It’s been a week now since four dolphins have been living with us

Last Saturday the 26th of November four specimens of bottlenose dolphins arrived to Lanzarote, from Duisburg and Nuremberg (Germany), which were successfully transported in a specially equipped transport airplane in the company of a team of veterinarians, biologists and caregivers.

Their acclimatization to the new facilities built for them is satisfactory in every way. Their health is optimum, they feed normally and thoroughly enjoy the seven million litres of seawater that fill the spacious and deep pools of their new home.

These four specimens belong to the species Tursiops truncatus (mular, bottlenose, tursion or tonina) and in particular to the coastal subspecies, an ecotype that inhabits warm and shallow water, between three and ten meters of depth, always remains close to the coasts and usually forms small groups (pods) of between three and fourteen animals. 
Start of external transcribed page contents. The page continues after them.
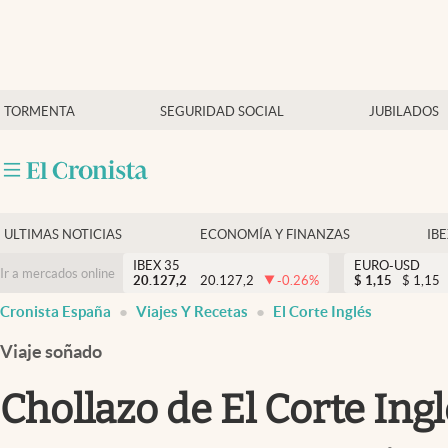
Últimas Noticias
TORMENTA
SEGURIDAD SOCIAL
JUBILADOS
Economía y finanzas
Política
Actualidad
Criptomonedas
ULTIMAS NOTICIAS
ECONOMÍA Y FINANZAS
IB
IBEX 35
EURO-USD
Ir a mercados online
20.127,2
20.127,2
-0.26
%
$
1,15
$
1,15
Cronista España
Viajes Y Recetas
El Corte Inglés
Viaje soñado
Chollazo de El Corte Ing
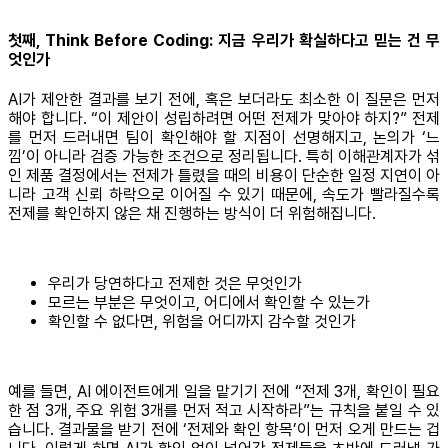
첫째, Think Before Coding: 지금 우리가 확실하다고 믿는 건 무
엇인가
AI가 제안한 결과를 보기 전에, 혹은 보더라도 최소한 이 질문은 먼저
해야 합니다. “이 제안이 성립하려면 어떤 전제가 맞아야 하지?” 전제
를 먼저 드러내면 팀이 확인해야 할 지점이 선명해지고, 논의가 ‘느
낌’이 아니라 검증 가능한 조건으로 정리됩니다. 특히 이해관계자가 섞
인 제품 결정에서는 전제가 틀렸을 때의 비용이 단순한 일정 지연이 아
니라 고객 신뢰 하락으로 이어질 수 있기 때문에, 속도가 빨라질수록
전제를 확인하지 않은 채 진행하는 방식이 더 위험해집니다.
우리가 당연하다고 전제한 것은 무엇인가
모르는 부분은 무엇이고, 어디에서 확인할 수 있는가
확인할 수 없다면, 위험을 어디까지 감수할 것인가
예를 들면, AI 에이전트에게 일을 맡기기 전에 “전제 3개, 확인이 필요
한 점 3개, 주요 위험 3개를 먼저 적고 시작하라”는 규칙을 붙일 수 있
습니다. 결과물을 받기 전에 ‘전제와 확인 항목’이 먼저 오게 만드는 겁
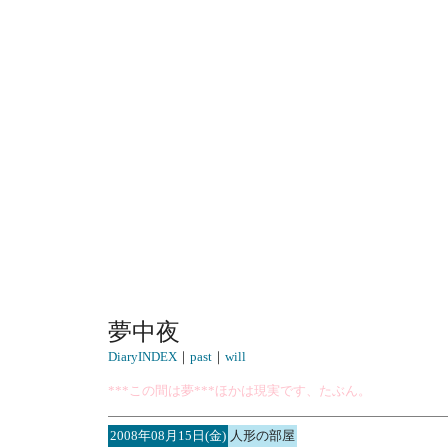
夢中夜
DiaryINDEX
｜
past
｜
will
***この間は夢***ほかは現実です、たぶん。
2008年08月15日(金)
人形の部屋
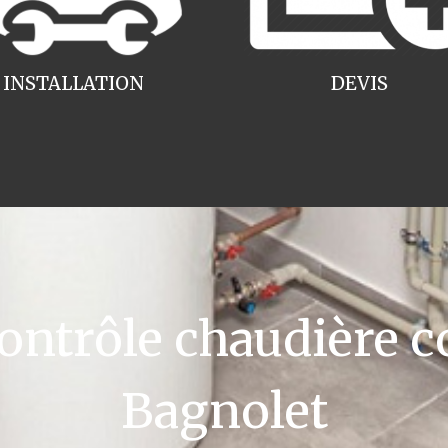
INSTALLATION
DEVIS
ntrôle chaudière c
Bagnolet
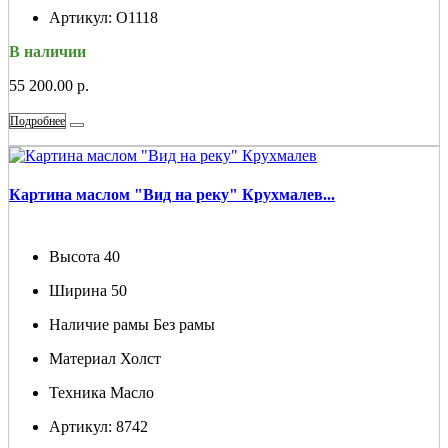
Артикул:
О1118
В наличии
55 200.00 р.
Подробнее
Картина маслом "Вид на реку" Крухмалев...
Высота
40
Ширина
50
Наличие рамы
Без рамы
Материал
Холст
Техника
Масло
Артикул:
8742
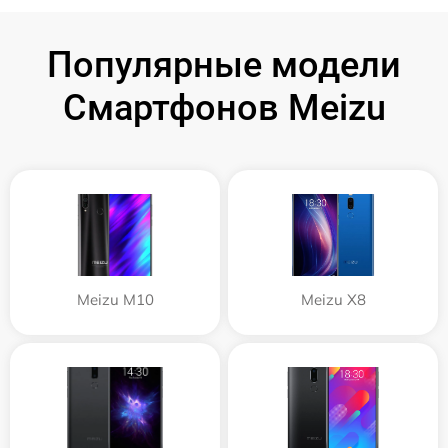
Популярные модели
Смартфонов Meizu
Meizu M10
Meizu X8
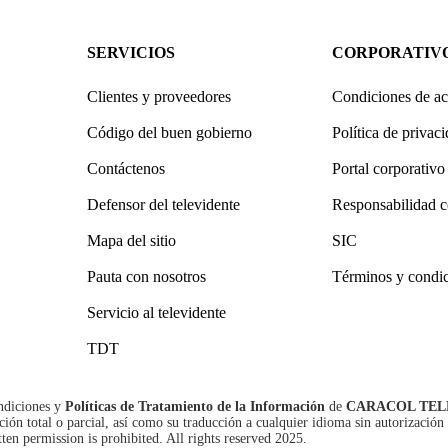
SERVICIOS
CORPORATIV
Clientes y proveedores
Condiciones de ac
Código del buen gobierno
Política de privac
Contáctenos
Portal corporativo
Defensor del televidente
Responsabilidad c
Mapa del sitio
SIC
Pauta con nosotros
Términos y condi
Servicio al televidente
TDT
ndiciones
y
Políticas de Tratamiento de la Información
de
CARACOL TEL
n total o parcial, así como su traducción a cualquier idioma sin autorización 
tten permission is prohibited. All rights reserved 2025.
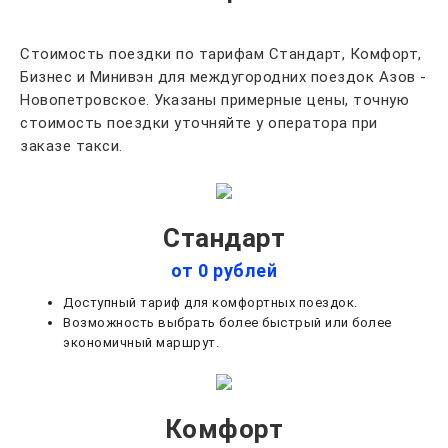
Стоимость поездки по тарифам Стандарт, Комфорт,
Бизнес и Минивэн для междугородних поездок Азов -
Новопетровское. Указаны примерные цены, точную
стоимость поездки уточняйте у оператора при
заказе такси.
Стандарт
от 0 рублей
Доступный тариф для комфортных поездок.
Возможность выбрать более быстрый или более
экономичный маршрут.
Комфорт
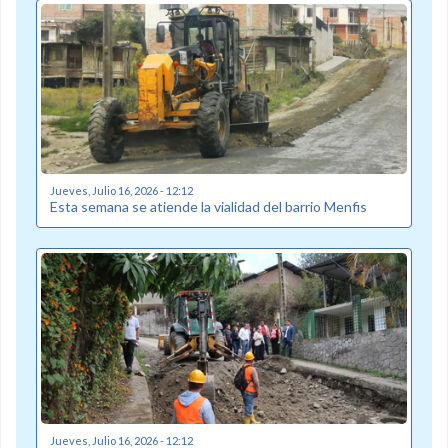
Jueves, Julio 16, 2026 - 12:12
Esta semana se atiende la vialidad del barrio Menfis
Jueves, Julio 16, 2026 - 12:12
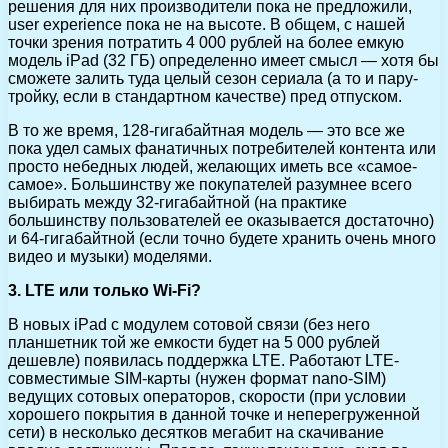
решения для них производители пока не предложили,
user experience пока не на высоте. В общем, с нашей
точки зрения потратить 4 000 рублей на более емкую
модель iPad (32 ГБ) определенно имеет смысл — хотя бы
сможете залить туда целый сезон сериала (а то и пару-
тройку, если в стандартном качестве) пред отпуском.
В то же время, 128-гигабайтная модель — это все же
пока удел самых фанатичных потребителей контента или
просто небедных людей, желающих иметь все «самое-
самое». Большинству же покупателей разумнее всего
выбирать между 32-гигабайтной (на практике
большинству пользователей ее оказывается достаточно)
и 64-гигабайтной (если точно будете хранить очень много
видео и музыки) моделями.
3. LTE или только Wi-Fi?
В новых iPad с модулем сотовой связи (без него
планшетник той же емкости будет на 5 000 рублей
дешевле) появилась поддержка LTE. Работают LTE-
совместимые SIM-карты (нужен формат nano-SIM)
ведущих сотовых операторов, скорости (при условии
хорошего покрытия в данной точке и неперегруженной
сети) в несколько десятков мегабит на скачивание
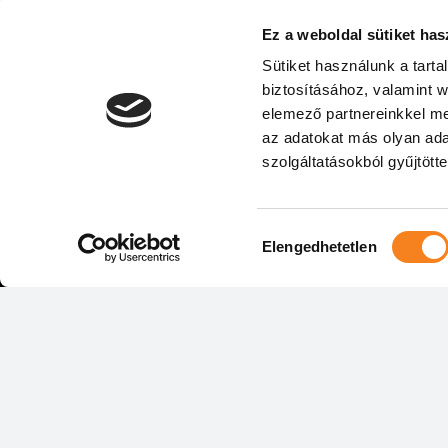
Ez a weboldal sütiket has
Sütiket használunk a tart
biztosításához, valamint 
elemező partnereinkkel me
Bővebben az előa
az adatokat más olyan ad
szolgáltatásokból gyűjtötte
Hozzájárulás
Elengedhetetlen
kiválasztása
Vidám Színpad
GOBUDA Mall I. emelet (moziszint)
1032 Budapest, Bécsi út 154.
+36 70 370 5441
titkarsag@vidamszinpad.hu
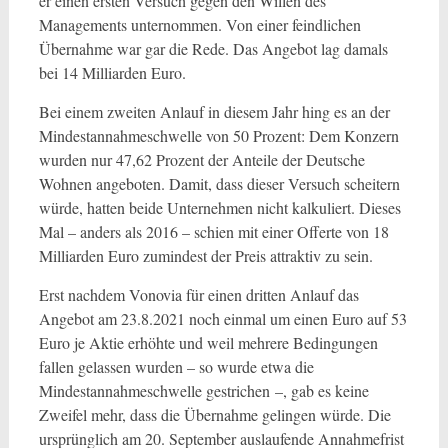
er einen ersten Versuch gegen den Willen des
Managements unternommen. Von einer feindlichen
Übernahme war gar die Rede. Das Angebot lag damals
bei 14 Milliarden Euro.
Bei einem zweiten Anlauf in diesem Jahr hing es an der
Mindestannahmeschwelle von 50 Prozent: Dem Konzern
wurden nur 47,62 Prozent der Anteile der Deutsche
Wohnen angeboten. Damit, dass dieser Versuch scheitern
würde, hatten beide Unternehmen nicht kalkuliert. Dieses
Mal – anders als 2016 – schien mit einer Offerte von 18
Milliarden Euro zumindest der Preis attraktiv zu sein.
Erst nachdem Vonovia für einen dritten Anlauf das
Angebot am 23.8.2021 noch einmal um einen Euro auf 53
Euro je Aktie erhöhte und weil mehrere Bedingungen
fallen gelassen wurden – so wurde etwa die
Mindestannahmeschwelle gestrichen –, gab es keine
Zweifel mehr, dass die Übernahme gelingen würde. Die
ursprünglich am 20. September auslaufende Annahmefrist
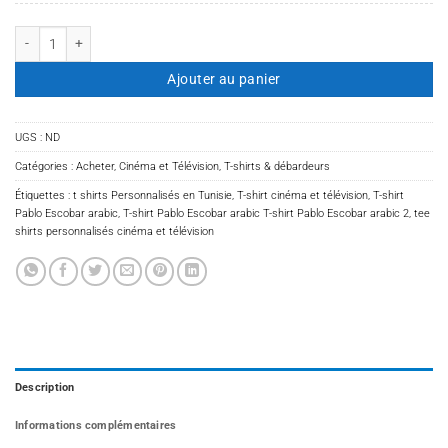
quantité de T-shirt Pablo Escobar arabic 2
Ajouter au panier
UGS :
ND
Catégories :
Acheter
,
Cinéma et Télévision
,
T-shirts & débardeurs
Étiquettes :
t shirts Personnalisés en Tunisie
,
T-shirt cinéma et télévision
,
T-shirt
Pablo Escobar arabic
,
T-shirt Pablo Escobar arabic T-shirt Pablo Escobar arabic 2
,
tee
shirts personnalisés cinéma et télévision
Description
Informations complémentaires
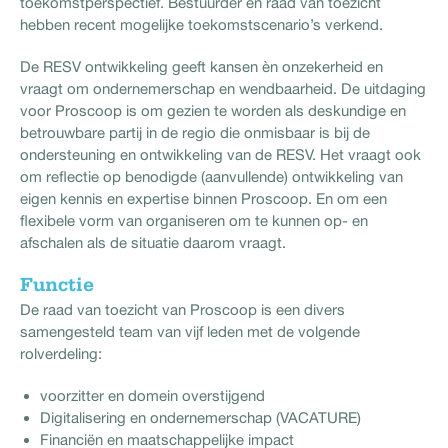
toekomstperspectief. Bestuurder en raad van toezicht
hebben recent mogelijke toekomstscenario’s verkend.
De RESV ontwikkeling geeft kansen èn onzekerheid en
vraagt om ondernemerschap en wendbaarheid. De uitdaging
voor Proscoop is om gezien te worden als deskundige en
betrouwbare partij in de regio die onmisbaar is bij de
ondersteuning en ontwikkeling van de RESV. Het vraagt ook
om reflectie op benodigde (aanvullende) ontwikkeling van
eigen kennis en expertise binnen Proscoop. En om een
flexibele vorm van organiseren om te kunnen op- en
afschalen als de situatie daarom vraagt.
Functie
De raad van toezicht van Proscoop is een divers
samengesteld team van vijf leden met de volgende
rolverdeling:
voorzitter en domein overstijgend
Digitalisering en ondernemerschap (VACATURE)
Financiën en maatschappelijke impact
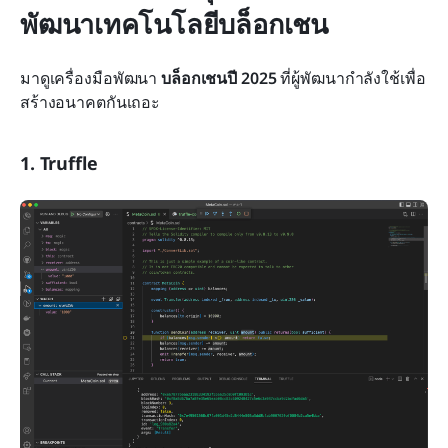
พัฒนาเทคโนโลยีบล็อกเชน
มาดูเครื่องมือพัฒนา 
บล็อกเชนปี 2025
 ที่ผู้พัฒนากำลังใช้เพื่อ
สร้างอนาคตกันเถอะ
1. Truffle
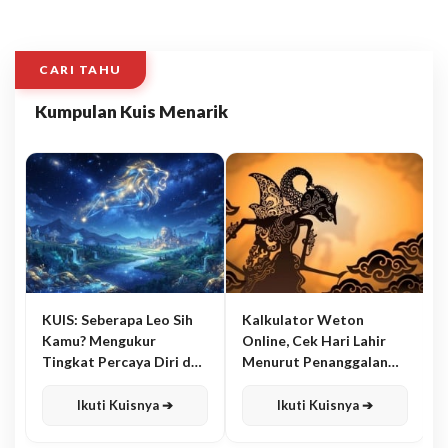
CARI TAHU
Kumpulan Kuis Menarik
KUIS: Seberapa Leo Sih
Kalkulator Weton
Kamu? Mengukur
Online, Cek Hari Lahir
Tingkat Percaya Diri dan
Menurut Penanggalan
Karisma
Jawa
Ikuti Kuisnya ➔
Ikuti Kuisnya ➔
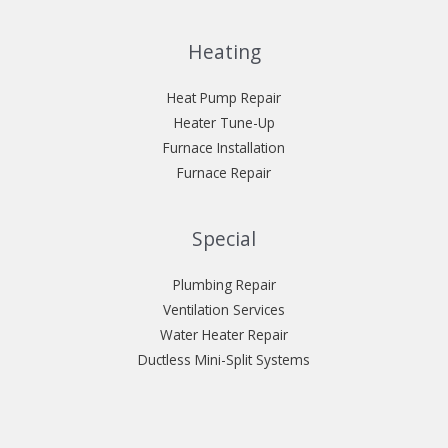
Heating
Heat Pump Repair
Heater Tune-Up
Furnace Installation
Furnace Repair
Special
Plumbing Repair
Ventilation Services
Water Heater Repair
Ductless Mini-Split Systems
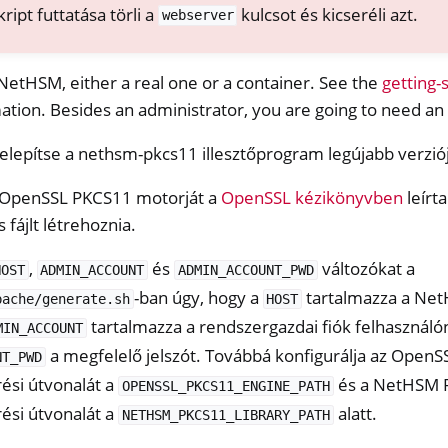
ript futtatása törli a
kulcsot és kicseréli azt.
webserver
NetHSM, either a real one or a container. See the
getting-
tion. Besides an administrator, you are going to need an
 telepítse a nethsm-pkcs11 illesztőprogram legújabb verzió
z OpenSSL PKCS11 motorját a
OpenSSL kézikönyvben
leírt
 fájlt létrehoznia.
,
és
változókat a
HOST
ADMIN_ACCOUNT
ADMIN_ACCOUNT_PWD
-ban úgy, hogy a
tartalmazza a Net
pache/generate.sh
HOST
tartalmazza a rendszergazdai fiók felhasználó
MIN_ACCOUNT
a megfelelő jelszót. Továbbá konfigurálja az Open
NT_PWD
rési útvonalát a
és a NetHSM 
OPENSSL_PKCS11_ENGINE_PATH
rési útvonalát a
alatt.
NETHSM_PKCS11_LIBRARY_PATH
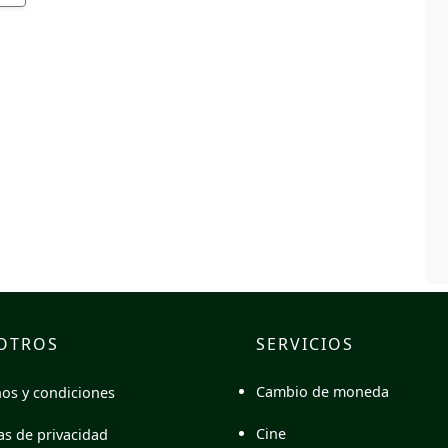
OTROS
SERVICIOS
Cambio de moneda
os y condiciones
Cine
cas de privacidad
 The newcomers in Lanzarote belong to a third generation born in captivity in dolphinariums in Germany and the Netherlands: Diego and Darwin were born in 2011 in Duisburg zoo, Noah in 1993 in Nuremberg and Kai in 2010 in the dolphinarium of Harderwijk, although from there he was then transferred to the zoo in Nuremberg.

 It was weird to see that during the first three days at the dolphinarium, the couples formed by Diego and Darwin on one hand and Noaj and Kai on the other did not interact with each other. The reason for this was that the two couples, who had been in Duisburg and Nuremberg, did not know each other. However, on the fourth day the four began to swim and play together. Now they form a group of four friends, one team.

 This was, of course, the objective of the European Program for Endangered Species (EEP) which, according to the experts and the European Aquatic Mammal Association’s (EAAM) opinion, they considered that the best thing for the dolphins at Rancho Texas Lanzarote Park was to form a “bachelor group” the same as what sea lions, seals, deer, horses or elephants and also wild dolphins do in nature.